Pull the 11-story building back from the curb and wrap a continuous 15-foot wide sidewalk all around. Add walls of vines at the street level. Make the edges “friendly” for pedestrians with a café, stores, and a little plaza that spills down pedestal steps to the sidewalk.
Now lay on lots of translucent glass and metal grill work over the first two stories with narrow spandrels so people can see in and out. Inflect the façade on the east to “receive” you.
Those are some of the new ingredients that developer Carter Winstanley added to his new 100 College Street medical office building in a presentation before the City Plan Commission Tuesday night, changes that came in response to years of lobbying by critics of his project.

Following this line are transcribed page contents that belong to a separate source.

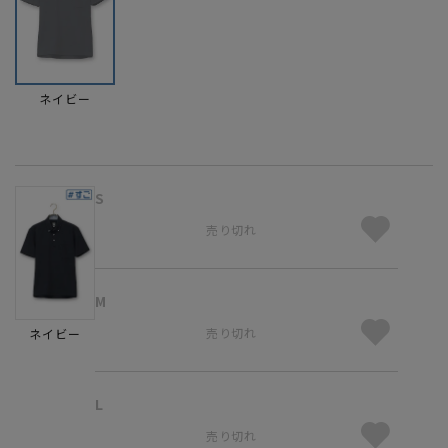
ネイビー
S
売り切れ
M
売り切れ
ネイビー
L
売り切れ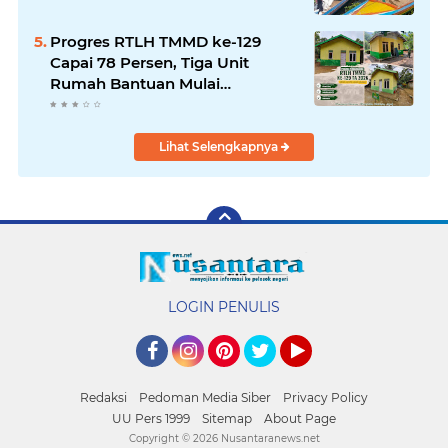
Progres RTLH TMMD ke-129
Capai 78 Persen, Tiga Unit
Rumah Bantuan Mulai
Rampung
Lihat Selengkapnya
LOGIN PENULIS
Facebook
Instagram
Pinterest
Twitter
YouTube
Redaksi
Pedoman Media Siber
Privacy Policy
UU Pers 1999
Sitemap
About Page
Copyright ©
2026 Nusantaranews.net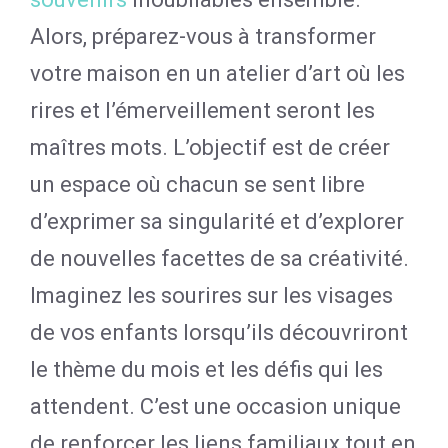
Alors, préparez-vous à transformer
votre maison en un atelier d’art où les
rires et l’émerveillement seront les
maîtres mots. L’objectif est de créer
un espace où chacun se sent libre
d’exprimer sa singularité et d’explorer
de nouvelles facettes de sa créativité.
Imaginez les sourires sur les visages
de vos enfants lorsqu’ils découvriront
le thème du mois et les défis qui les
attendent. C’est une occasion unique
de renforcer les liens familiaux tout en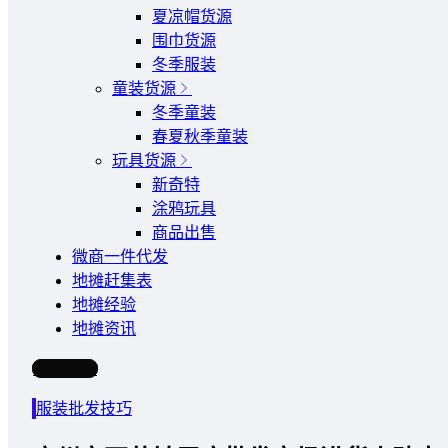
夏凉帽货源
围巾货源
冬季服装
童装货源
冬季童装
春夏秋季童装
玩具货源
新奇特
涂鸦玩具
商品出售
微商一件代发
地摊赶集表
地摊经验
地摊资讯
写文章
服装批发技巧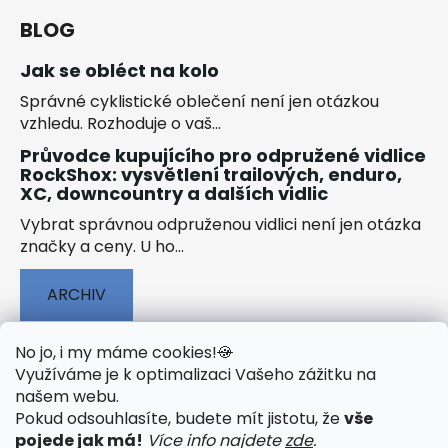
BLOG
Jak se obléct na kolo
Správné cyklistické oblečení není jen otázkou
vzhledu. Rozhoduje o vaš...
Průvodce kupujícího pro odpružené vidlice
RockShox: vysvětlení trailových, enduro,
XC, downcountry a dalších vidlic
Vybrat správnou odpruženou vidlici není jen otázka
značky a ceny. U ho...
ARCHIV
No jo, i my máme cookies!
🍪
Využíváme je k optimalizaci Vašeho zážitku na
našem webu
.
🟢 TECHNOLOGIE
🟢 O ELEKTROKOLECH
Pokud odsouhlasíte, budete mít jistotu, že
vše
🟢 NÁVODY KE STAŽENÍ
pojede jak má!
Více info najdete
zde
.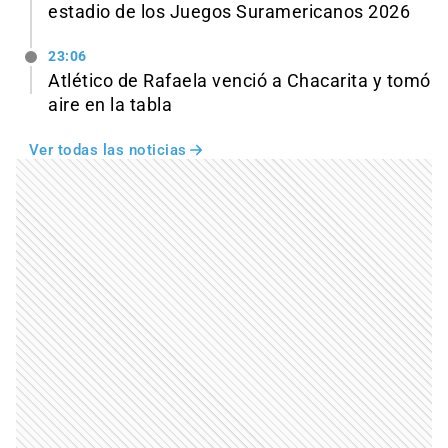
estadio de los Juegos Suramericanos 2026
23:06
Atlético de Rafaela venció a Chacarita y tomó
aire en la tabla
Ver todas las noticias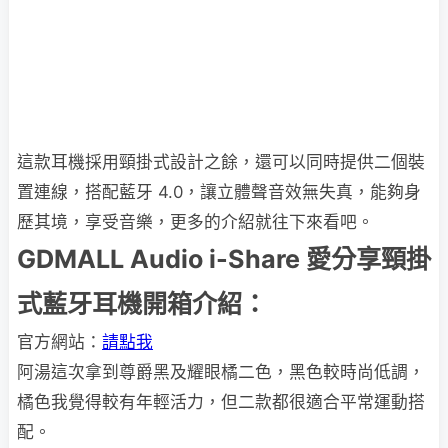
這款耳機採用頸掛式設計之餘，還可以同時提供二個裝
置連線，搭配藍牙 4.0，讓立體聲音效無失真，能夠身
歷其境，享受音樂，更多的介紹就往下來看吧。
GDMALL Audio i-Share 愛分享頸掛
式藍牙耳機開箱介紹：
官方網站：
請點我
阿湯這次拿到尊爵黑及耀眼橘二色，黑色較時尚低調，
橘色我覺得較有年輕活力，但二款都很適合平常運動搭
配。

They were enough for the site plan review of the structure to sail to a unanimous vote of approval, although commissioners added a dozen conditions and pages of comments of city departments to be resolved over the coming months. They concern lighting, signage, design of underground tunnels (including creation of an emergency command center), and whether the railings all around the building be made of painted steel or anodized aluminum.
In a related unanimous vote by the commissioners, Winstanley also received permission to proceed with a 850-car garage that will serve 100 College and be built immediately to the west and beside the Air Rights Garage.
100 College is the debut building in the $140 million first phase of the city’s ambitious Downtown Crossing project, whose aim is to cover the Route 34 highway to buildings and sidewalks and plazas that link downtown with the medical district.
Winstanley already has a major tenant for his 417,000-square foot, 11-story building: Alexion Pharmaceuticals, which plans to bring 350 jobs there by moving its headquarters from Cheshire.
If all goes well, construction could begin in June 2013 and finish 24 months later, Winstanley said. The plan involves a complex choreography with Downtown Crossing’s infilling of Route 34, the creation of new roads that tunnel under the new structure and directly into its garage and Air Rights, along with other major infrastructure work.
The changes to the building came about after Aug. 6, when the Board of Alderman approved a development and land disposition agreement that called on Winstanley to make the project more pedestrian-friendly and to add the 15-foot sidewalks.
Winstanley credited the subsequent changes to the charge he was given by the alders and in part to a peer review process of the initial designs conducted by the Boston-based Chan Krieger firm.
Winstanley said that for him the biggest and most difficult adjustment was eliminating the “plinth” or platform that he’d conceived the building sitting on as a zone of safety for its users. Now the sidewalk does that for users as well as pedestrians, commissioners agreed.
Over seven years and 70 plus meetings, the building and Downtown Crossing has had many critics, especially in the city’s bicycling community.
In particular they called termed the so called “urban boulevards” into which MLK Boulevard and South Frontage Road are to be transformed far too car-centric.
Only one critic was in evidence Tuesday night. Although she termed an 850-car garage “heartbreaking,” The Urban Design League’s President Anstress Farwell complimented Winstanley on the enormous progress of his design for 100 College. She also took some credit for it.
“It was a huge public effort to make that happen [the adoption of 15-foot sidewalks],” Farwell said after the meeting. She praised the Board of Aldermen for inserting that requirement into the development agreement.
Sidewalks Leading Where? A Building for the Birds?
Before passage of both items, commissioners peppered Winstanley, his engineer, Ted DeSantos; and his architect, David Manfredi, with questions.
“I admire that you’ve got a nice pedestrian opportunity. But who’s going to walk on the other three sides, apart from College?” asked commission Chair Ed Mattison. “If this is going to be meaningful you’ve got to make those two sidewalks paths go somewhere.”
“I have to agree with you, but someone’s got to do it first,” DeSantos replied.
Commissioner Roy Smith, Jr. said he foresees a “nightmare” at rush hour as cars from both the 100 College garage and Air Rights garage both exit onto route 34.
“I respectfully disagree,” said DeSantos. Just as each garage has a dedicated lane entering from Route 34 under the buildings, so there’s a dedicated lane leaving each garage, he said.
Finally Westville Alderman Adam Marchand, the commision’s aldermanic representative, asked about birds, specifically if coatings on the glass wouldn’t cause birds to fly en masse into 100 College.
“I’m very aware of the bird issue,” Carter Winstanley said. “It’s migrating birds. It’s an elevation issue. I’d suggest we’re not at a height for migrating birds to run into us.”